Mengaji Sosok Ibu

Oleh: HENDRA SUGIANTORO

Dimuat di Surat Pembaca SUARA KARYA, Selasa 8 Maret 2011

Membaca sosok ibu, ada kandungan makna luas. Ibu tak sekadar dimaknai sebagai perempuan yang telah mengandung dan melahirkan. Mendalami makna ibu, ada peran dan tanggung jawab yang telah diemban. Perjalanan ibu adalah perjalanan dunia ini semenjak manusia ditakdirkan berketurunan. Dari sosok ibu, terbentang perjalanan kasih sayang, perjuangan, pengorbanan, kebahagiaan, keharuan, bahkan kepiluan. Bahkan, dari sosok ibu (mungkin saja) juga menggoreskan air mata, kesedihan, dan luka.

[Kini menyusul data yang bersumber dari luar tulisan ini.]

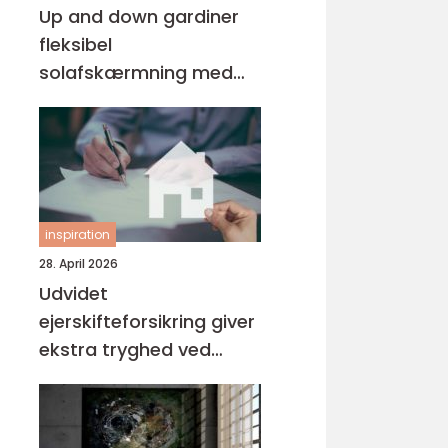
Up and down gardiner
fleksibel
solafskærmning med
stil
inspiration
28. April 2026
Udvidet
ejerskifteforsikring giver
ekstra tryghed ved
boligkøb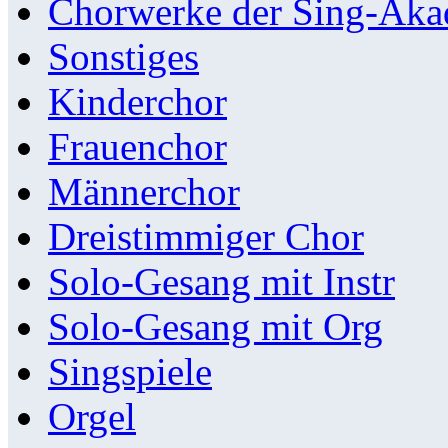
Chorwerke der Sing-Aka
Sonstiges
Kinderchor
Frauenchor
Männerchor
Dreistimmiger Chor
Solo-Gesang mit Instr
Solo-Gesang mit Org
Singspiele
Orgel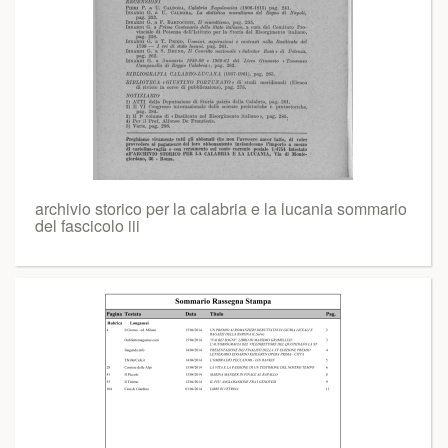
archivio storico per la calabria e la lucania sommario
del fascicolo iii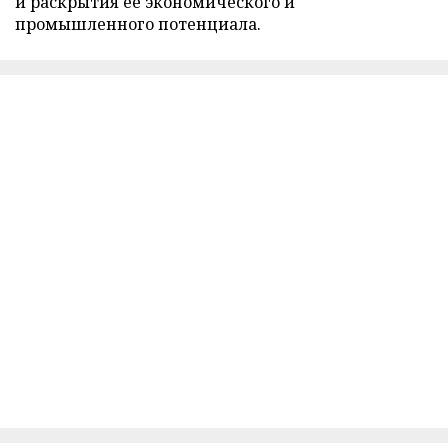
и раскрытия её экономического и
промышленного потенциала.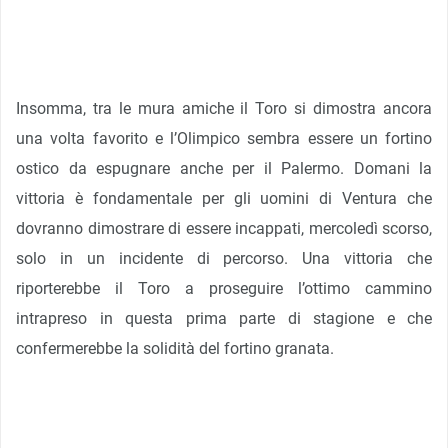
Insomma, tra le mura amiche il Toro si dimostra ancora
una volta favorito e l’Olimpico sembra essere un fortino
ostico da espugnare anche per il Palermo. Domani la
vittoria è fondamentale per gli uomini di Ventura che
dovranno dimostrare di essere incappati, mercoledì scorso,
solo in un incidente di percorso. Una vittoria che
riporterebbe il Toro a proseguire l’ottimo cammino
intrapreso in questa prima parte di stagione e che
confermerebbe la solidità del fortino granata.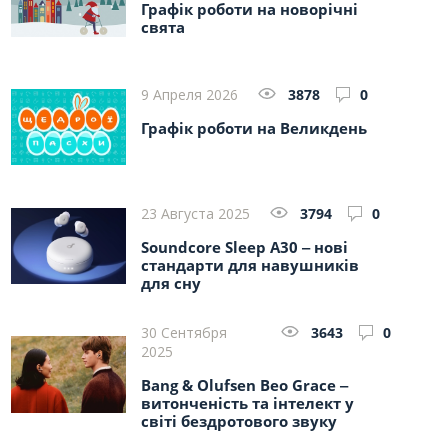
Графік роботи на новорічні
свята
9 Апреля 2026
3878
0
Графік роботи на Великдень
23 Августа 2025
3794
0
Soundcore Sleep A30 ‒ нові
стандарти для навушників
для сну
30 Сентября
3643
0
2025
Bang & Olufsen Beo Grace ‒
витонченість та інтелект у
світі бездротового звуку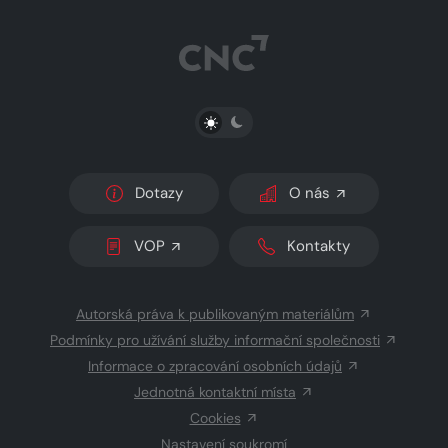
PŘEPNOUT SVĚTLÝ/TMAVÝ REŽIM
Dotazy
O nás
VOP
Kontakty
Autorská práva k publikovaným materiálům
Podmínky pro užívání služby informační společnosti
Informace o zpracování osobních údajů
Jednotná kontaktní místa
Cookies
Nastavení soukromí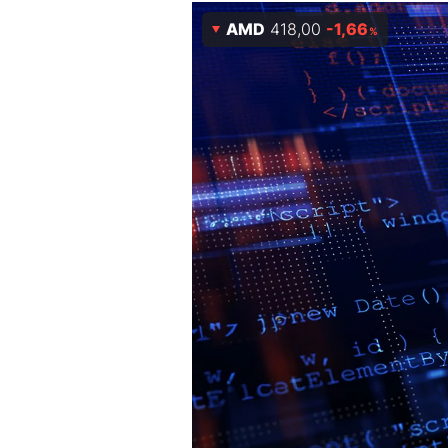
Experten
AMD
418,00
-1,66
%
Mein B:O
Mein Konto
Folgen Sie uns
Kontakt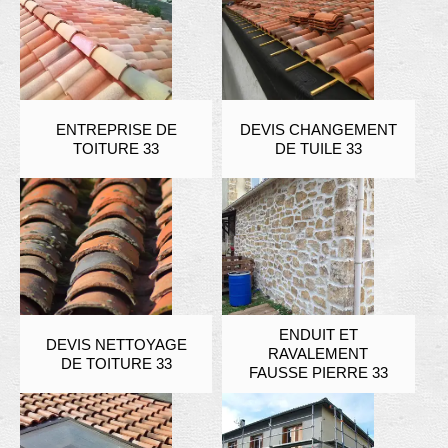
ENTREPRISE DE
DEVIS CHANGEMENT
TOITURE 33
DE TUILE 33
ENDUIT ET
DEVIS NETTOYAGE
RAVALEMENT
DE TOITURE 33
FAUSSE PIERRE 33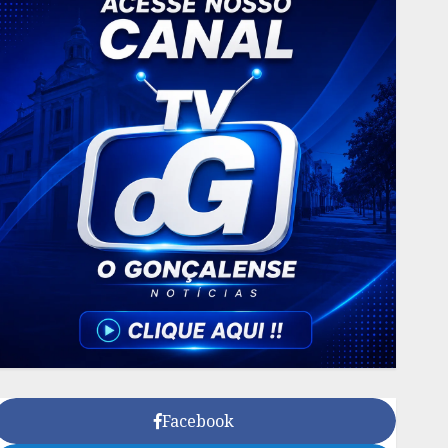
Facebook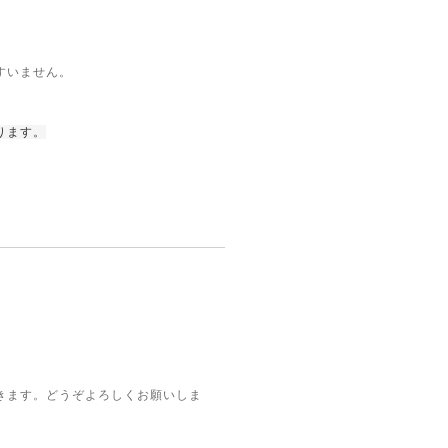
すいません。
ります。
きます。どうぞよろしくお願いしま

Menggali makna ibu mungkin tak cukup tertampung dalam lembaran kertas. Bagi seorang anak, ibu telah termaknai sejak berabad-abad silam. Entah tersurat atau tidak, setiap anak telah memaknai kehadiran ibu dalam kehidupan. Anak merasakan dan menghayati sosok ibu yang telah mengandung, melahirkan, membesarkan, dan mendidiknya.


Untuk menelusuri pemaknaan ibu dalam benak anak, kita tentu bisa memasuki relung hati kita. Masing-masing kita sebagai seorang anak memiliki pemaknaan tersendiri terhadap seorang ibu. Pemaknaan ini boleh jadi berbeda meskipun tak menutup kemungkinan berada dalam kesimpulan serupa. Perbedaan pemaknaan sosok ibu dalam benak anak lumrah terjadi akibat perbedaan pengalaman dan perjalanan hidup. Lalu, seperti apakah kita memaknai ibu?


Bung Karno, presiden pertama Indonesia, dengan berterus-terang pernah berkata bahwa ia barangkali bisa membanggakan dirinya dalam hal cinta, hormat, bakti kepada ibu. Bung Karno berkata, “Bung Karno kalau sowan sama Ibunya itu, saya tidak bisa membicarakan Ibu tanpa haru dalam hatiku. Kalau tak ada Ibu, Soekarno tidak jadi seperti sekarang ini. Segala apa yang saya miliki sekarang ini, memiliki sebagai kedudukan, sebagai isi mental, sebagai kecakapan memimpin, sebagai kepintaran, sebagai apa pun, sebenarnya asalnya dari Ibu saya. Ibu yang memimpin aku, Ibu yang membuat aku menjadi manusia seperti sekarang ini. Jikalau aku sudah dipanggil Tuhan ke akhirat, saya minta diberi oleh Tuhan mencium kaki Ibuku sekali lagi. Jelas, kalau tidak ada Ibu, aku tidak jadi manusia seperti sekarang ini.”(Bung Karno, 16 Juli 1964, dalam Bung Karno Mencari dan Menemukan Tuhan oleh H.A. Notosoetardjo).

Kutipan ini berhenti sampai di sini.